In sintesi, un “bene non inerente” è un bene che l’impresa ha acquistato o possiede, ma che non è effettivamente impiegato per lo scopo imprenditoriale. Le spie più comuni per il Fisco sono: uso personale da parte di figure interne, mancanza di un legame evidente con l’attività esercitata, incongruità macroscopica (bene di lusso in un contesto di attività ordinaria), non utilizzo del bene nell’operatività aziendale. Di fronte a tali contestazioni, le difese possibili consistono nel dimostrare il contrario, cioè provare che il bene in realtà serve all’impresa, oppure, se ciò è difficile, almeno argomentare per attenuare le conseguenze (ad es. mostrando che il bene ha generato ricavi tassati da stornare, o che la quantificazione dell’indebito è eccessiva).

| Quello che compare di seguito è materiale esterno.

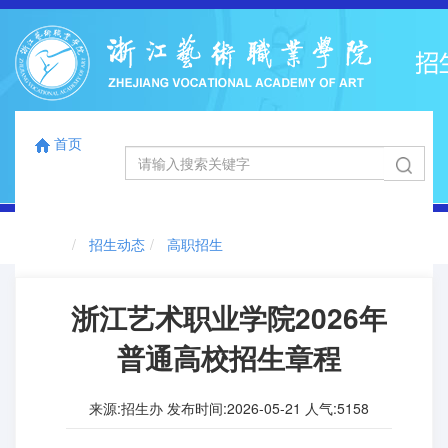
首页
国标码
浙江省代码
12863
0041
首页
切
招生动态
高职招生
换
导
航
浙江艺术职业学院2026年
普通高校招生章程
来源:招生办 发布时间:2026-05-21 人气:
5158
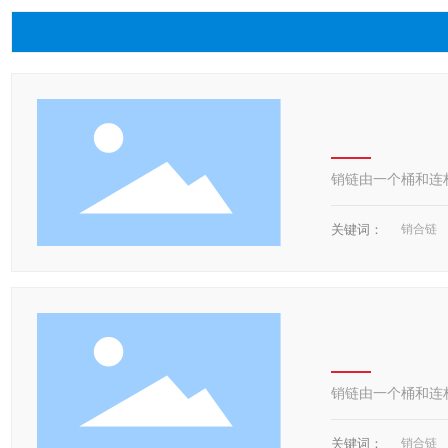
销链由一个桶和连
关键词：
销合链
销链由一个桶和连
关键词：
销合链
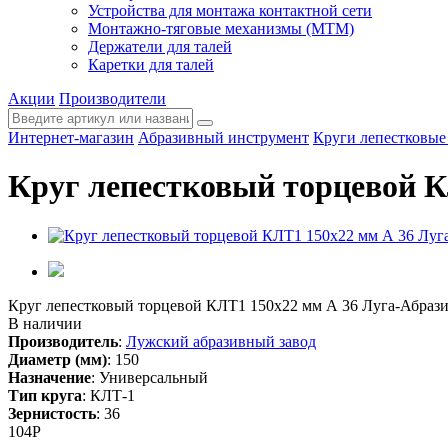
Устройства для монтажа контактной сети
Монтажно-тяговые механизмы (МТМ)
Держатели для талей
Каретки для талей
Акции
Производители
Интернет-магазин
Абразивный инструмент
Круги лепестковые
Круг лепестковый торцевой К
Круг лепестковый торцевой КЛТ1 150х22 мм А 36 Луга-Абраз
В наличии
Производитель
:
Лужский абразивный завод
Диаметр (мм)
:
150
Назначение
:
Универсальный
Тип круга
:
КЛТ-1
Зернистость
:
36
104
Р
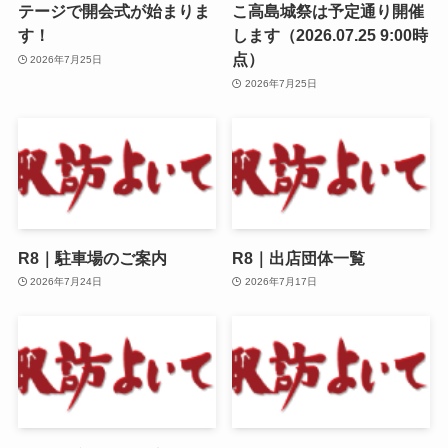
テージで開会式が始まりま
こ高島城祭は予定通り開催
す！
します（2026.07.25 9:00時
点）
2026年7月25日
2026年7月25日
R8｜駐車場のご案内
R8｜出店団体一覧
2026年7月24日
2026年7月17日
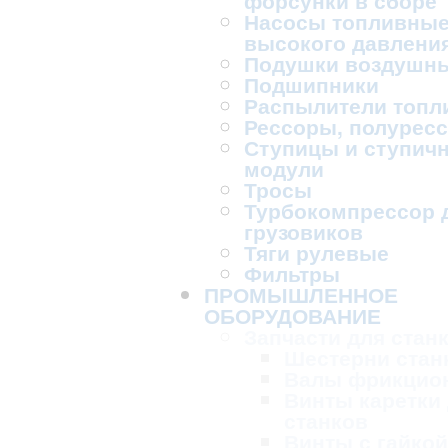
форсунки в сборе
Насосы топливны
высокого давлени
Подушки воздушн
Подшипники
Распылители топл
Рессоры, полурес
Ступицы и ступич
модули
Тросы
Турбокомпрессор 
грузовиков
Тяги рулевые
Фильтры
ПРОМЫШЛЕННОЕ
ОБОРУДОВАНИЕ
Запчасти для стан
Шестерни стан
Валы фрикцио
Винты каретки
станков
Винты с гайкой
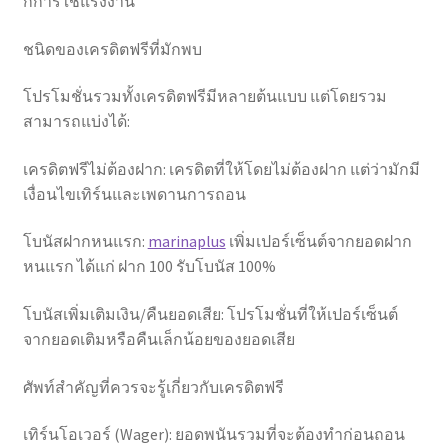
ก็การใช้แรงงาน
ชนิดของเครดิตฟรีที่มักพบ
โปรโมชั่นรวมทั้งเครดิตฟรีมีหลายต้นแบบ แต่โดยรวม
สามารถแบ่งได้:
เครดิตฟรีไม่ต้องฝาก: เครดิตที่ให้โดยไม่ต้องฝาก แต่ว่ามักมี
เงื่อนไขเทิร์นและเพดานการถอน
โบนัสฝากหนแรก:
marinaplus
เพิ่มเปอร์เซ็นต์จากยอดฝาก
หนแรก ได้แก่ ฝาก 100 รับโบนัส 100%
โบนัสเพิ่มเติมเงิน/คืนยอดเสีย: โปรโมชั่นที่ให้เปอร์เซ็นต์
จากยอดเติมหรือคืนเล็กน้อยของยอดเสีย
ศัพท์สำคัญที่ควรจะรู้เกี่ยวกับเครดิตฟรี
เทิร์นโอเวอร์ (Wager): ยอดพนันรวมที่จะต้องทำก่อนถอน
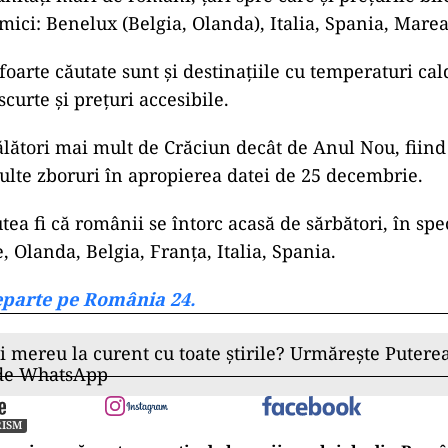
mici: Benelux (Belgia, Olanda), Italia, Spania, Marea
ad
oarte căutate sunt și destinațiile cu temperaturi ca
scurte și prețuri accesibile.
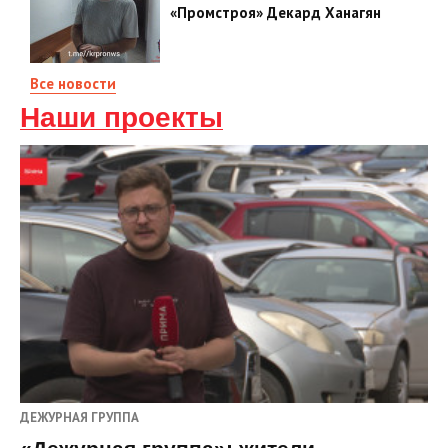
«Промстроя» Декард Ханагян
Все новости
Наши проекты
ДЕЖУРНАЯ ГРУППА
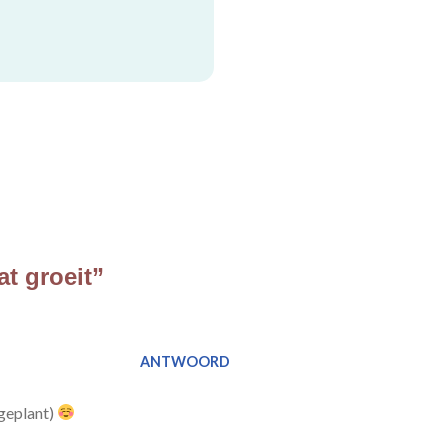
at groeit”
ANTWOORD
 geplant)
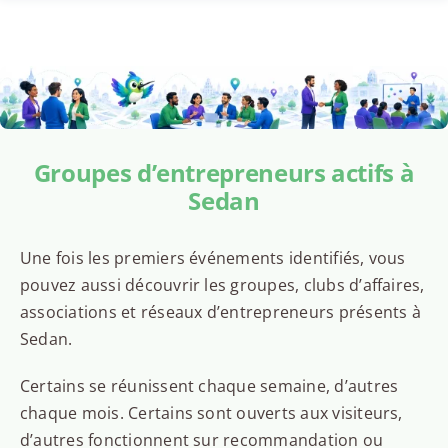
Groupes d’entrepreneurs actifs à
Sedan
Une fois les premiers événements identifiés, vous
pouvez aussi découvrir les groupes, clubs d’affaires,
associations et réseaux d’entrepreneurs présents à
Sedan.
Certains se réunissent chaque semaine, d’autres
chaque mois. Certains sont ouverts aux visiteurs,
d’autres fonctionnent sur recommandation ou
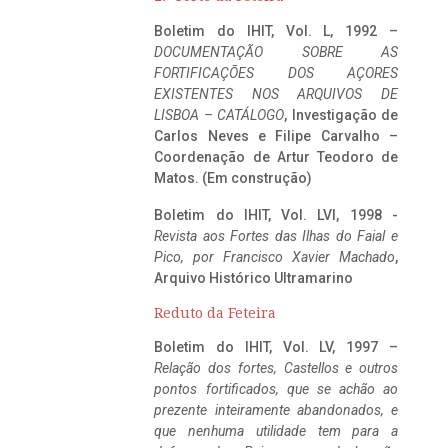
Boletim do IHIT, Vol. L, 1992 –
DOCUMENTAÇÃO SOBRE AS
FORTIFICAÇÕES DOS AÇORES
EXISTENTES NOS ARQUIVOS DE
LISBOA – CATÁLOGO
, Investigação de
Carlos Neves e Filipe Carvalho –
Coordenação de Artur Teodoro de
Matos. (Em construção)
Boletim do IHIT, Vol. LVI, 1998 -
Revista aos Fortes das Ilhas do Faial e
Pico, por Francisco Xavier Machado
,
Arquivo Histórico Ultramarino
Reduto da Feteira
Boletim do IHIT, Vol. LV, 1997 –
Relação dos fortes, Castellos e outros
pontos fortificados, que se achão ao
prezente inteiramente abandonados, e
que nenhuma utilidade tem para a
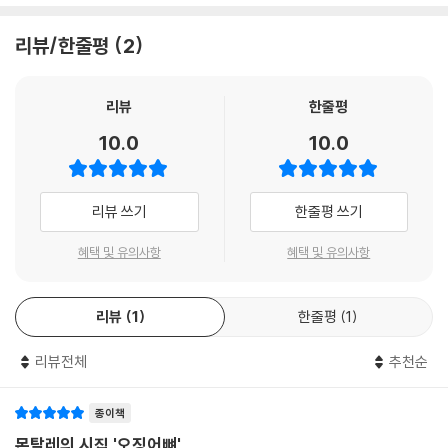
리뷰/한줄평
2
리뷰
한줄평
10.0
10.0
리뷰 쓰기
한줄평 쓰기
혜택 및 유의사항
혜택 및 유의사항
리뷰
1
한줄평
1
리뷰전체
추천순
종이책
몬탈레의 시집 '오징어뼈'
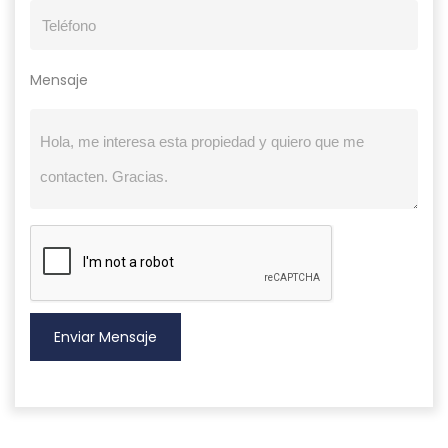
Mensaje
Enviar Mensaje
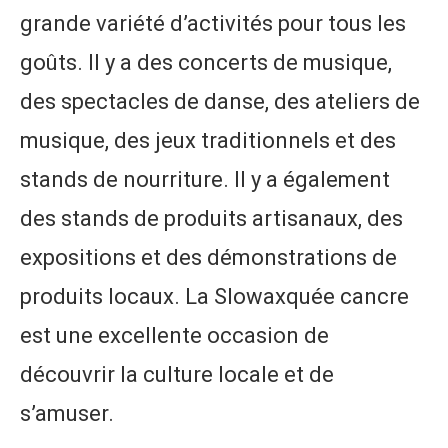
grande variété d’activités pour tous les
goûts. Il y a des concerts de musique,
des spectacles de danse, des ateliers de
musique, des jeux traditionnels et des
stands de nourriture. Il y a également
des stands de produits artisanaux, des
expositions et des démonstrations de
produits locaux. La Slowaxquée cancre
est une excellente occasion de
découvrir la culture locale et de
s’amuser.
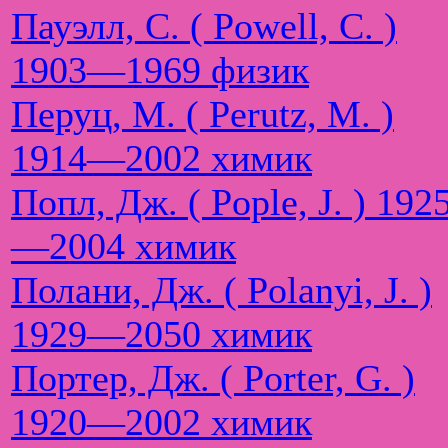
Пауэлл, С. ( Powell, C. )
1903—1969 физик
Перуц, М. ( Perutz, M. )
1914—2002 химик
Попл, Дж. ( Pople, J. ) 192
—2004 химик
Полани, Дж. ( Polanyi, J. )
1929—2050 химик
Портер, Дж. ( Porter, G. )
1920—2002 химик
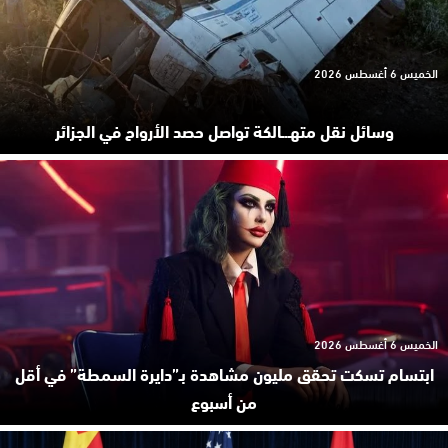
الخميس 6 أغسطس 2026
وسائل نقل متهـ.ـالكة تواصل حصد الأرواح في الجزائر
الخميس 6 أغسطس 2026
ابتسام تسكت تحقق مليون مشاهدة بـ”دايرة السمطة” في أقل
من أسبوع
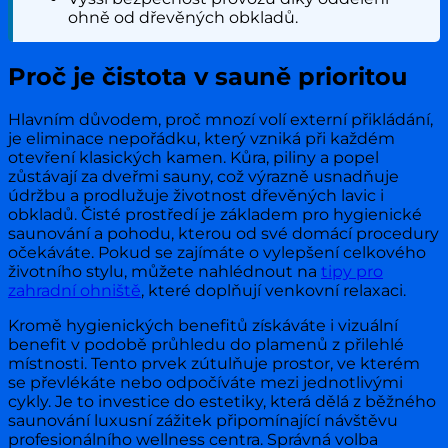
ohně od dřevěných obkladů.
Proč je čistota v sauně prioritou
Hlavním důvodem, proč mnozí volí externí přikládání,
je eliminace nepořádku, který vzniká při každém
otevření klasických kamen. Kůra, piliny a popel
zůstávají za dveřmi sauny, což výrazně usnadňuje
údržbu a prodlužuje životnost dřevěných lavic i
obkladů. Čisté prostředí je základem pro hygienické
saunování a pohodu, kterou od své domácí procedury
očekáváte. Pokud se zajímáte o vylepšení celkového
životního stylu, můžete nahlédnout na
tipy pro
zahradní ohniště
, které doplňují venkovní relaxaci.
Kromě hygienických benefitů získáváte i vizuální
benefit v podobě průhledu do plamenů z přilehlé
místnosti. Tento prvek zútulňuje prostor, ve kterém
se převlékáte nebo odpočíváte mezi jednotlivými
cykly. Je to investice do estetiky, která dělá z běžného
saunování luxusní zážitek připomínající návštěvu
profesionálního wellness centra. Správná volba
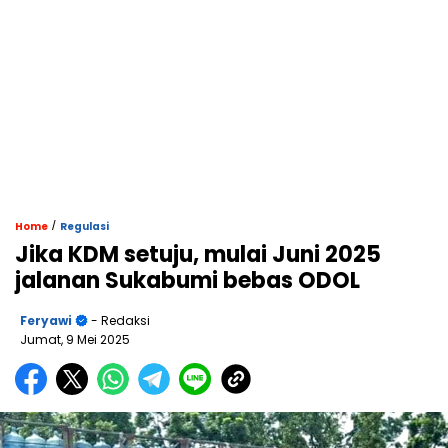
/
Home
Regulasi
Jika KDM setuju, mulai Juni 2025
jalanan Sukabumi bebas ODOL
Feryawi
- Redaksi
Jumat, 9 Mei 2025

Va ricordato che bene non inerente non implica per forza malafede o evasione deliberata: talora l’imprenditore potrebbe avere ritenuto in buona fede che un bene fosse utile all’impresa (es: una startup compra un immobile per futura sede, ma l’Agenzia dice che finché non parte l’attività l’IVA non è detraibile; la Cassazione però ha dato ragione alla società spiegando che l’inerenza va valutata sul progetto imprenditoriale complessivo). Quindi ogni caso va valutato nel merito concreto. In qualunque scenario, è fondamentale predisporre una linea difensiva solida, supportata da documenti e riferimenti normativi/giurisprudenziali, come vedremo nelle sezioni seguenti.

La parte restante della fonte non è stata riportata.